Can eating undercooked green beans cause poisoning?
In general, whether undercooked green beans can cause poisoning depends on the specific type of bean and the amount consumed. If discomfort occurs after consumption, it is recommended to seek medical attention promptly. The detailed analysis is as follows:

For certain types of beans such as kidney beans or string beans, if they are only lightly stir-fried without being fully cooked but consumed in very small quantities, and if the individual has strong metabolic capacity, obvious adverse reactions may not occur. This situation often happens when the beans are finely chopped, briefly exposed to high heat (partially destroying toxins), and intake is limited to just a few bites—allowing the body's immune system to naturally metabolize trace residual toxins.
However, when consuming varieties with higher levels of natural toxins—such as kidney beans or fava beans—eating them undercooked leaves significant amounts of toxins intact. If more than half a bowl is consumed, the risk of poisoning increases substantially. These undercooked beans contain saponin and phytohaemagglutinin, which can irritate the gastrointestinal mucosa, leading to symptoms such as nausea, vomiting, abdominal pain, and diarrhea.

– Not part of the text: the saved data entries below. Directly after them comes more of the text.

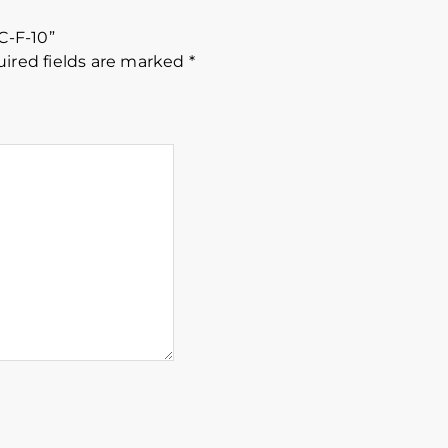
C-F-10”
ired fields are marked
*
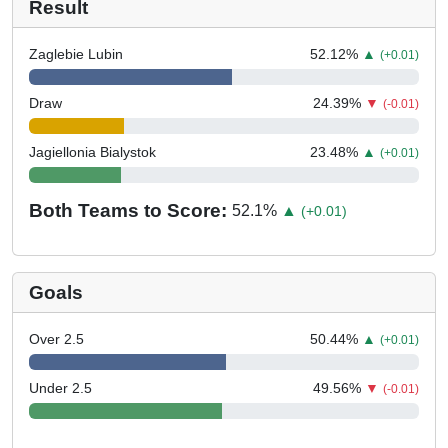
Result
Zaglebie Lubin
52.12
%
▲
(+0.01)
Draw
24.39
%
▼
(-0.01)
Jagiellonia Bialystok
23.48
%
▲
(+0.01)
Both Teams to Score:
52.1
%
▲
(+0.01)
Goals
Over 2.5
50.44
%
▲
(+0.01)
Under 2.5
49.56
%
▼
(-0.01)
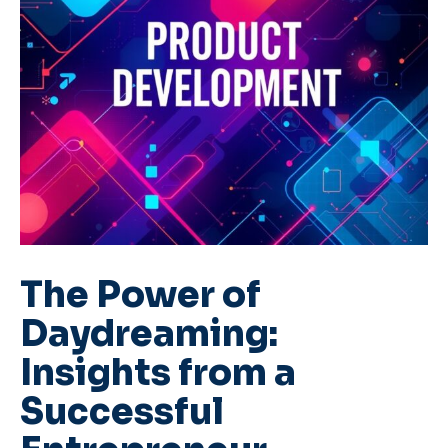
The Power of
Daydreaming:
Insights from a
Successful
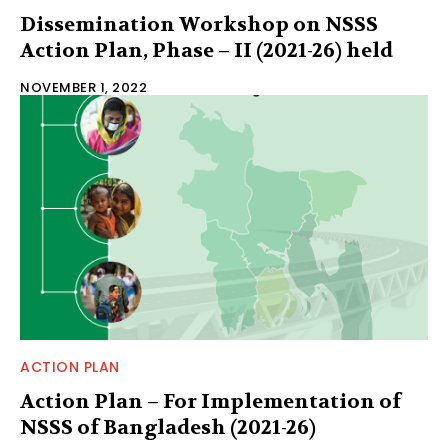
Dissemination Workshop on NSSS
Action Plan, Phase – II (2021-26) held
NOVEMBER 1, 2022
ACTION PLAN
Action Plan – For Implementation of
NSSS of Bangladesh (2021-26)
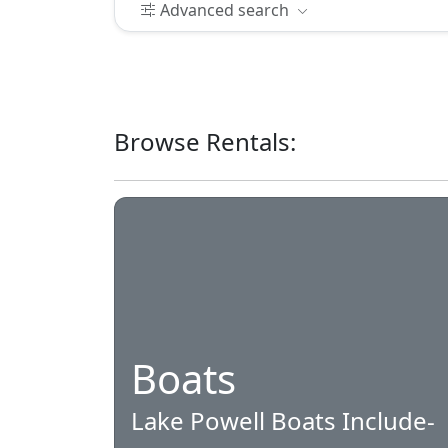
Advanced search
Browse Rentals:
Boats
Lake Powell Boats Include-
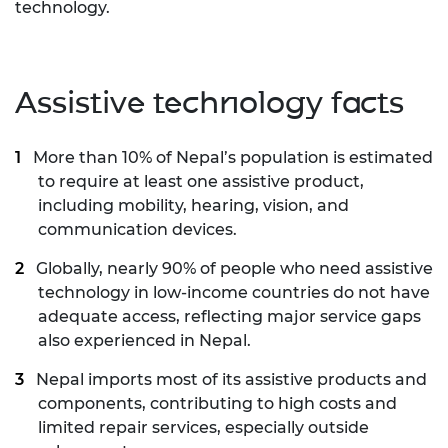
technology.
Assistive technology facts
More than 10% of Nepal’s population is estimated
to require at least one assistive product,
including mobility, hearing, vision, and
communication devices.
Globally, nearly 90% of people who need assistive
technology in low-income countries do not have
adequate access, reflecting major service gaps
also experienced in Nepal.
Nepal imports most of its assistive products and
components, contributing to high costs and
limited repair services, especially outside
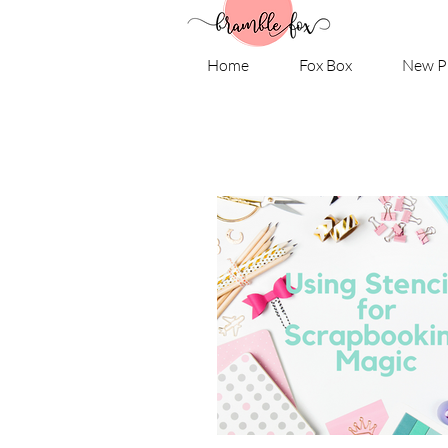
Home
Fox Box
New P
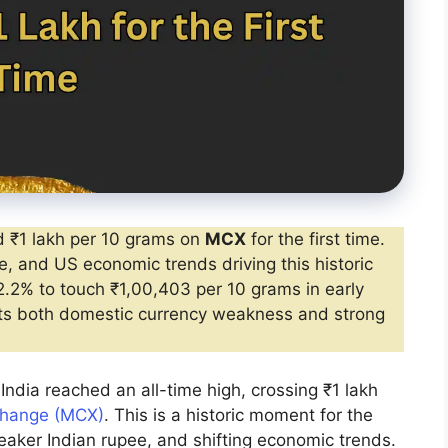
 ₹1 lakh per 10 grams on
MCX
for the first time.
, and US economic trends driving this historic
.2% to touch ₹1,00,403 per 10 grams in early
ects both domestic currency weakness and strong
India reached an all-time high, crossing ₹1 lakh
change (MCX)
. This is a historic moment for the
eaker Indian rupee, and shifting economic trends.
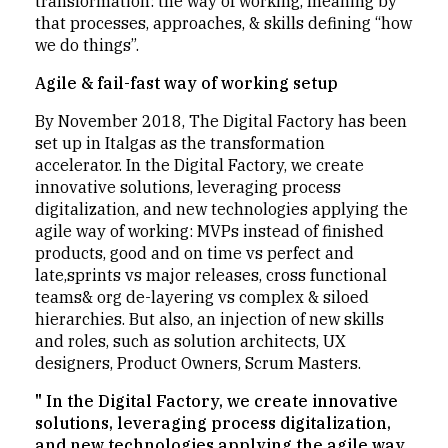
transformation: the way of working, meaning by
that processes, approaches, & skills defining “how
we do things”.
Agile & fail-fast way of working setup
By November 2018, The Digital Factory has been
set up in Italgas as the transformation
accelerator. In the Digital Factory, we create
innovative solutions, leveraging process
digitalization, and new technologies applying the
agile way of working: MVPs instead of finished
products, good and on time vs perfect and
late,sprints vs major releases, cross functional
teams& org de-layering vs complex & siloed
hierarchies. But also, an injection of new skills
and roles, such as solution architects, UX
designers, Product Owners, Scrum Masters.
" In the Digital Factory, we create innovative
solutions, leveraging process digitalization,
and new technologies applying the agile way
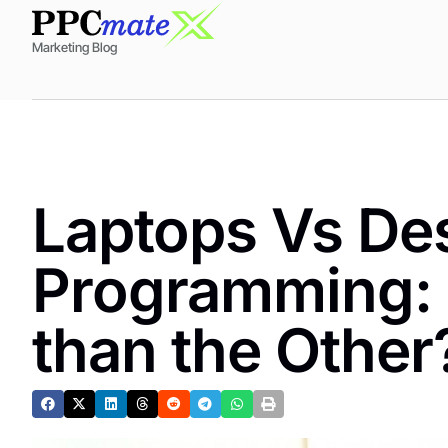
Marketing Blog
Laptops Vs Des
Programming: 
than the Other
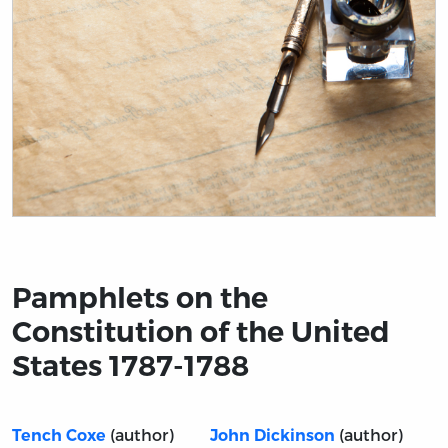
Title page from Pamphlets on the Constitution of the 
Pamphlets on the
Constitution of the United
States 1787-1788
(author)
(author)
Tench Coxe
John Dickinson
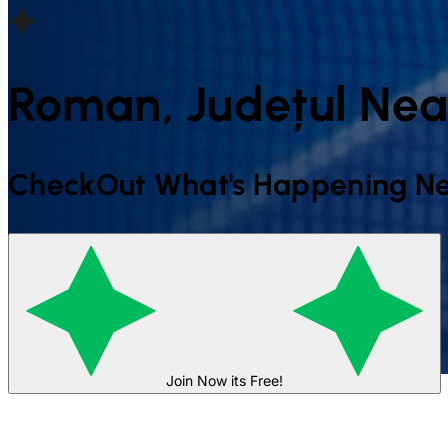
Roman, Județul Ne
CheckOut What's Happening Ne
Join Now its Free!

Some individuals may also experience dizziness and fatigue. Elderly people, children, and those with weaker constitutions tend to have more pronounced reactions.
To ensure safety, green beans should be thoroughly cooked. It is advisable to blanch them in boiling water first before stir-frying, continuing until the color darkens and the texture softens. If discomfort occurs after eating, stop consuming immediately and drink warm water to promote toxin metabolism. Mild cases usually resolve within a few hours, but if persistent vomiting, dehydration, or other severe symptoms develop, prompt medical treatment should be sought to prevent complications.